MItchells Falls

The Kimberley

One of the most memorable fieldtrips of 2018 for the ABG was the few weeks we spent exploring the Kimberley in search of dragons. The Kimberley region is a hot spot for the genus Diporiphora, the second largest Australian dragon genus, and one of the most neglected in terms of signalling behaviour research. The main objective for the trip was to find as many different species of Diporiphora as possible and confirm their use of motion-based signals. For this, we visited several locations including Mitchell River National Park, Halls Creek, Windjana Gorge, King Leopold Ranges and Broome. Interestingly, every species of dragon that we encountered and were able to test properly turned out to be a signaller.

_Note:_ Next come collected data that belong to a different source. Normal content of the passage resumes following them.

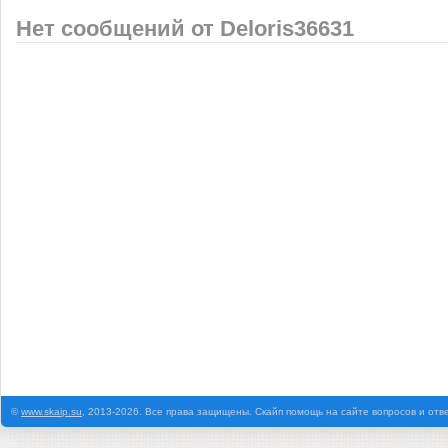
Нет сообщений от Deloris36631
©
www.skaip.su
, 2013-2026. Все права защищены. Скайп помощь на сайте вопросов и отв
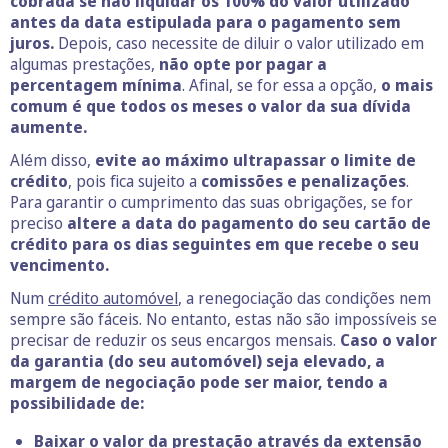
cobrada se não liquidar os 100% do valor utilizado
antes da data estipulada para o pagamento sem
juros.
Depois, caso necessite de diluir o valor utilizado em
algumas prestações,
não opte por pagar a
percentagem mínima
. Afinal, se for essa a opção,
o mais
comum é que todos os meses o valor da sua dívida
aumente.
Além disso,
evite ao máximo ultrapassar o limite de
crédito
, pois fica sujeito a
comissões e penalizações
.
Para garantir o cumprimento das suas obrigações, se for
preciso
altere a data do pagamento do seu cartão de
crédito para os dias seguintes em que recebe o seu
vencimento.
Num
crédito automóvel
, a renegociação das condições nem
sempre são fáceis. No entanto, estas não são impossíveis se
precisar de reduzir os seus encargos mensais.
Caso o valor
da garantia (do seu automóvel) seja elevado, a
margem de negociação pode ser maior, tendo a
possibilidade de:
Baixar o valor da prestação através da extensão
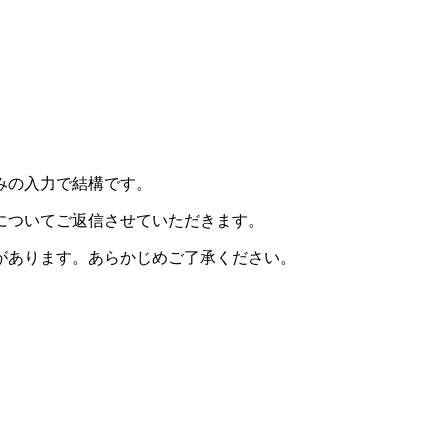
みの入力で結構です。
についてご返信させていただきます。
があります。あらかじめご了承ください。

By the end of the trip, we had managed to double the number of confirmed signalling species in the genus Diporiphora, as well as record interesting signalling behaviour from other genera (e.g. Ctenophorus nuchalis; Fig 1).

Ctenophorus nuchalis
Fig. 1 – Ctenophorus nuchalis

The highlight from the trip however, was obtaining footage of never before seen signalling behaviour from the stunning superb dragon, Diporiphora suberba (Fig 2). There is much to do before we are able to fill in the gaps currently existing in our knowledge of motion-based animal communication, but field trips such as this are the first step in understanding the behaviour of Australia’s native dragon species.